Today, I write from the heart. Setting aside the ethics and journalistic values that guide me, I could not resist sharing my opinion. Dear reader, they say distance brings people closer together. In the case of the Portuguese community in Canada, it has done the opposite: it has placed people into rigid boxes. What is troubling is not that the division exists, but that almost no one is shocked by it anymore.
There is an invisible map that today organizes parties, associations, friendships, and even silences. On one side, “those from the mainland.” On the other, “those from the islands.” And in between lies the question no one asks because the answer is uncomfortable: did we emigrate to become a Portuguese community, or to recreate the borders we already left behind in Portugal?
The division is felt everywhere. It is in the tables that form naturally at events, in the invitations that never arrive, in associations where certain names circulate with unspoken priority. It is not an open conflict. Worse than that, it has become a comfortable normality.
Here comes the uncomfortable part — the one many avoid because it touches pride, tradition, and memory. For decades, regional identity has been treated as heritage. And it is. But it has also been used as a boundary. In Canada, far away from everything, that boundary stopped being geographical and became social. Harder to see, easier to ignore.
The result is a community that calls itself “strong,” but functions like small identity archipelagos. Islands within islands. Mainlands within mainlands. Everyone talking about unity that… does not exist.
Then there is the new generation — often mentioned in speeches, rarely listened to in practice. For those born in Canada or raised between two worlds, this division no longer makes sense. It is not tradition. It is not culture. It is inherited noise. And perhaps that is why it unsettles so many people: it exposes that what is protected as identity may simply be an unquestioned habit.

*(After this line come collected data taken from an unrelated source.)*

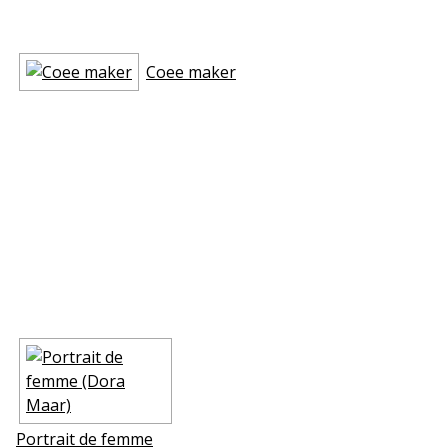
Coffee maker
Portrait de femme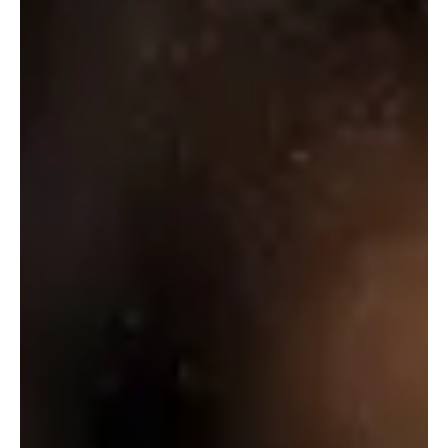
₹
1,560.00
Select Options
Select Options
WHITE
MISCHIEF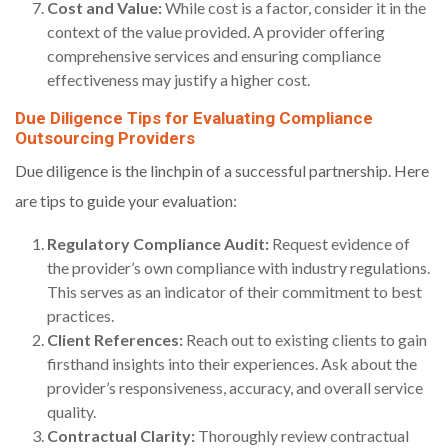
Cost and Value:
While cost is a factor, consider it in the
context of the value provided. A provider offering
comprehensive services and ensuring compliance
effectiveness may justify a higher cost.
Due Diligence Tips for Evaluating Compliance
Outsourcing Providers
Due diligence is the linchpin of a successful partnership. Here
are tips to guide your evaluation:
Regulatory Compliance Audit:
Request evidence of
the provider’s own compliance with industry regulations.
This serves as an indicator of their commitment to best
practices.
Client References:
Reach out to existing clients to gain
firsthand insights into their experiences. Ask about the
provider’s responsiveness, accuracy, and overall service
quality.
Contractual Clarity:
Thoroughly review contractual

There are young people — and not-so-young people — hearing that they are “not really from here nor there,” as if belonging were a test with correct answers.
And here is the uncomfortable truth: this division strengthens nothing. It merely manages old fragilities. It creates an illusion of authenticity, but the price is fragmentation. And a fragmented community does not disappear — it loses its voice. And we are losing ours.

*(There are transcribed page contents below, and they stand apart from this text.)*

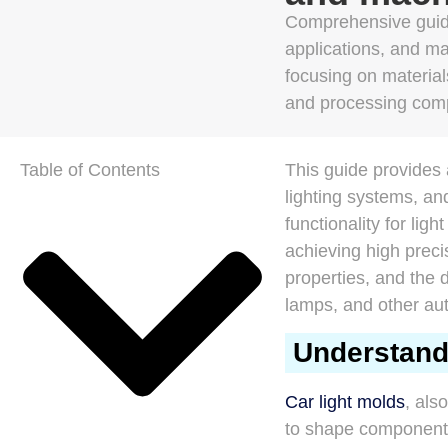
Comprehensive guide
applications, and m
focusing on materials
and processing comp
Table of Contents
This guide provides 
lighting systems, an
functionality for lig
achieving high preci
properties, and the d
lamps, and other au
Understand
Car light molds
, als
to shape components 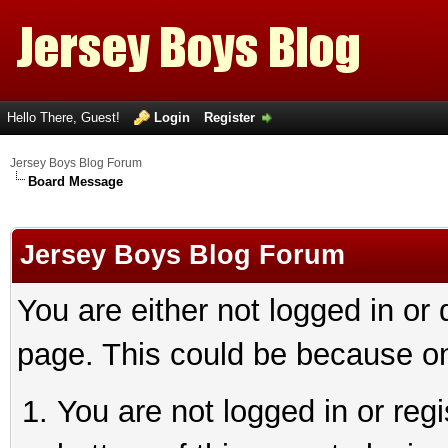
Hello There, Guest!
Login
Register
Jersey Boys Blog Forum
Board Message
Jersey Boys Blog Forum
You are either not logged in or
page. This could be because on
You are not logged in or reg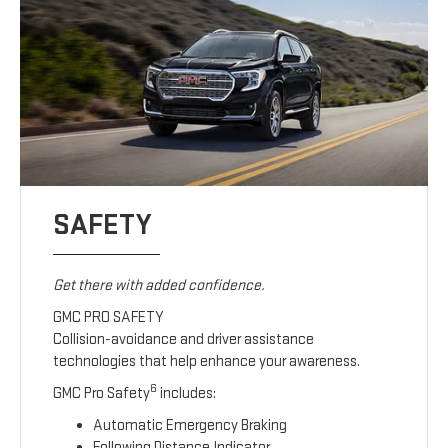
SAFETY
Get there with added confidence.
GMC PRO SAFETY
Collision-avoidance and driver assistance
technologies that help enhance your awareness.
6
GMC Pro Safety
includes:
Automatic Emergency Braking
Following Distance Indicator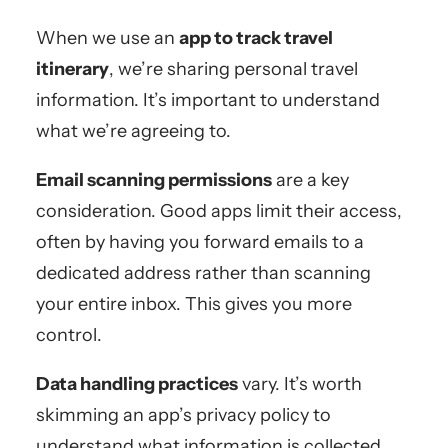
When we use an
app to track travel
itinerary
, we’re sharing personal travel
information. It’s important to understand
what we’re agreeing to.
Email scanning permissions
are a key
consideration. Good apps limit their access,
often by having you forward emails to a
dedicated address rather than scanning
your entire inbox. This gives you more
control.
Data handling practices
vary. It’s worth
skimming an app’s privacy policy to
understand what information is collected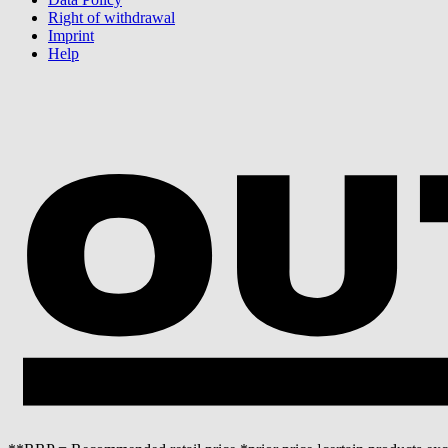
Right of withdrawal
Imprint
Help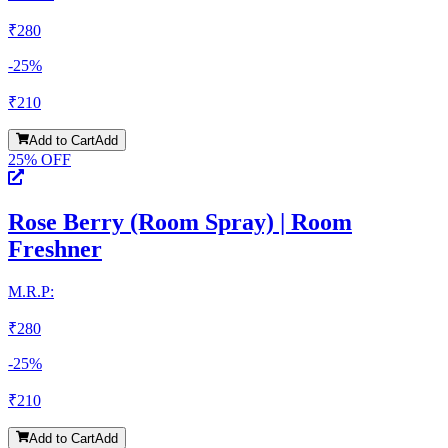
₹
280
-
25
%
₹
210
Add to Cart
Add
25
% OFF
Rose Berry (Room Spray) | Room
Freshner
M.R.P:
₹
280
-
25
%
₹
210
Add to Cart
Add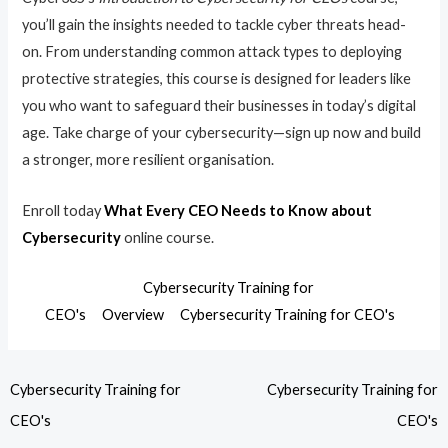
you’ll gain the insights needed to tackle cyber threats head-
on. From understanding common attack types to deploying
protective strategies, this course is designed for leaders like
you who want to safeguard their businesses in today’s digital
age. Take charge of your cybersecurity—sign up now and build
a stronger, more resilient organisation.
Enroll today
What Every CEO Needs to Know about
Cybersecurity
online course.
Cybersecurity Training for
CEO's
Overview
Cybersecurity Training for CEO's
Cybersecurity Training for
Cybersecurity Training for
CEO's
CEO's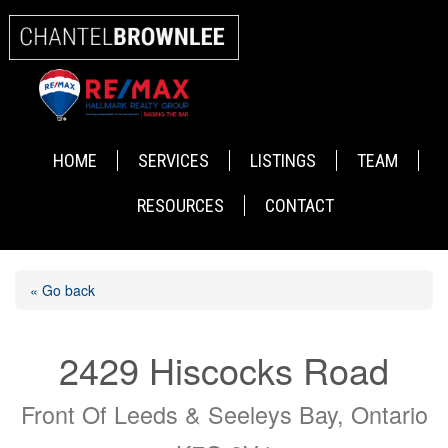
HOME
SERVICES
LISTINGS
TEAM
RESOURCES
CONTACT
« Go back
2429 Hiscocks Road
Front Of Leeds & Seeleys Bay, Ontario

The simple truth is this: the diaspora is not divided out of inevitability, but because of a lack of willingness to confront what is uncomfortable. Because unity requires giving up small symbolic powers.

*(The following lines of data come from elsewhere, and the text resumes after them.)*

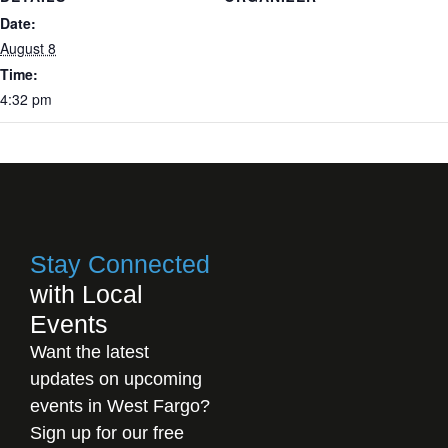
Date:
August 8
Time:
4:32 pm
Stay Connected
with Local
Events
Want the latest
updates on upcoming
events in West Fargo?
Sign up for our free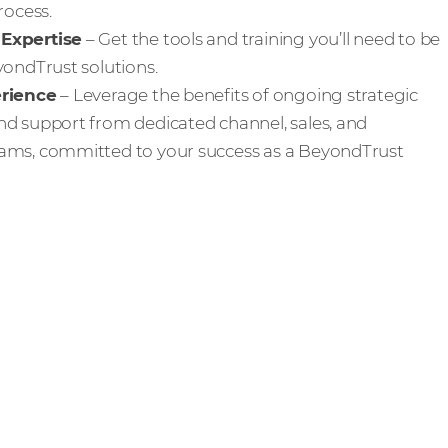
rocess.
Expertise
– Get the tools and training you’ll need to be
yondTrust solutions.
erience
– Leverage the benefits of ongoing strategic
d support from dedicated channel, sales, and
ams, committed to your success as a BeyondTrust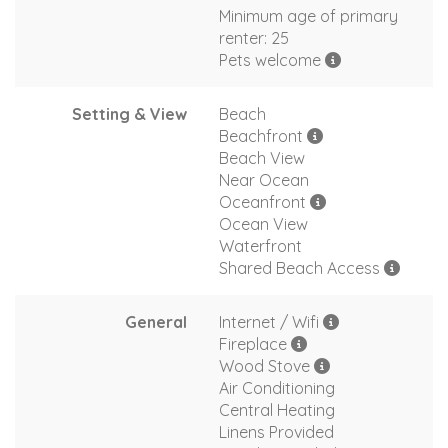
Minimum age of primary
renter: 25
Pets welcome
Setting & View
Beach
Beachfront
Beach View
Near Ocean
Oceanfront
Ocean View
Waterfront
Shared Beach Access
General
Internet / Wifi
Fireplace
Wood Stove
Air Conditioning
Central Heating
Linens Provided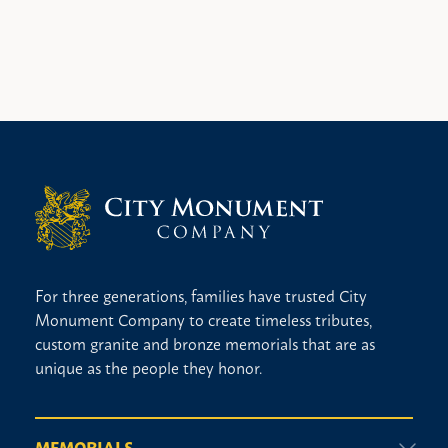
For three generations, families have trusted City
Monument Company to create timeless tributes,
custom granite and bronze memorials that are as
unique as the people they honor.
MEMORIALS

As an Azorean, for example, I see no sense in fragmenting what already unites us. An anthem should not become a symbol of division, and creating parallel versions only weakens our shared identity. I admire Natália Correia and recognize the strength of our culture and our people, but I do not support that idea. My anthem is the one of “against the cannons” — and that is enough for me. You may start throwing stones now…
Perhaps the new generation is unsettling because it does not reject culture, but refuses to inherit walls. And how much longer will we confuse emigration with carrying borders behind us?
In this community, appearances are valued more than substance: quantity over quality, image over culture, visibility over impact. People live to show, but rarely to serve. Dear reader, renewal means adding, not dividing or excluding.
So the question remains: who is afraid of youth — or of those who, regardless of age, think outside the usual box?
Speaking for myself: I deeply love the Azores — every island I know like the palm of my hand — but I never forget that Portugal is a single, indivisible whole, greater than any one of its parts — a nation made of islands, mainland, and stories that complete one another.
I carry with me Minho, Alentejo, Lisbon, Porto, Madeira, and the Algarve. I carry — or perhaps bring — an entire country that recognizes itself through difference and grows stronger through unity.
It is time — it is always time — for us to be better.